When we talk about Machine Learning or Data Science or any process that involves predictive analysis using data — regression, overfitting and regularization are terms that are often used. Understanding regularization and the methods to regularize can have a big impact on a Predictive Model in producing reliable and low variance predictions.

In this article, we will learn to implement one of the key regularization techniques in Machine Learning using scikit learn and python.

### What is Regularization?

Overfitting is one of the most annoying things about a Machine Learning model. After all those time-consuming processes that took to gather the data, clean and preprocess it, the model is still incapable to give out an optimised result. There can be lots of noises in data which may be the variance in the target variable for the same and exact predictors or irrelevant features or it can be corrupted data points. The ML model is unable to identify the noises and hence uses them as well to train the model. This can have a negative impact on the predictions of the model. This is called overfitting.

In simple words, overfitting is the result of an ML model trying to fit everything that it gets from the data including noises.

### Why regularization?

Regularization is intended to tackle the problem of overfitting. Overfitting becomes a clear menace when there is a large dataset with thousands of features and records. Ridge regression and Lasso regression are two popular techniques that make use of regularization for predicting.

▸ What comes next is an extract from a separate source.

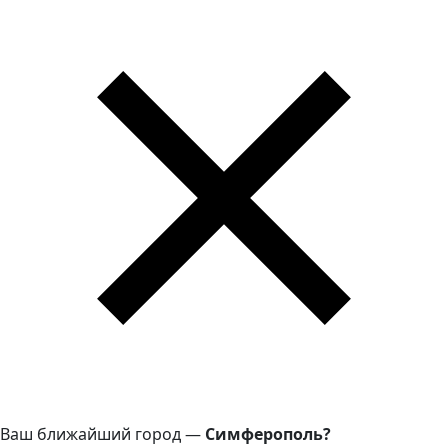
Ваш ближайший город —
Симферополь?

Both the techniques work by penalising the magnitude of coefficients of features along with minimizing the error between predictions and actual values or records. The key difference however, between Ridge and Lasso regression is that Lasso Regression has the ability to nullify the impact of an irrelevant feature in the data, meaning that it can reduce the coefficient of a feature to zero thus completely eliminating it and hence is better at reducing the variance when the data consists of many insignificant features. Ridge regression, however, can not reduce the coefficients to absolute zero. Ridge regression performs better when the data consists of features which are sure to be more relevant and useful.

### Lasso Regression

Lasso stands for** Least Absolute Shrinkage and Selection Operator**. Let us have a look at what Lasso regression means mathematically:

**Residual Sum of Squares + λ * (Sum of the absolute value of the magnitude of coefficients)**

Where,

- λ denotes the amount of shrinkage
- λ = 0 implies all features are considered and it is equivalent to the linear regression where only the residual sum of squares are considered to build a predictive model
- λ = ∞ implies no feature is considered i.e, as λ closes to infinity it eliminates more and more features
- The bias increases with increase in λ
- variance increases with decrease in λ

### Implementing Lasso Regression In Python

For this example code, we will consider a dataset from Machinehack’s Predicting Restaurant Food Cost Hackathon.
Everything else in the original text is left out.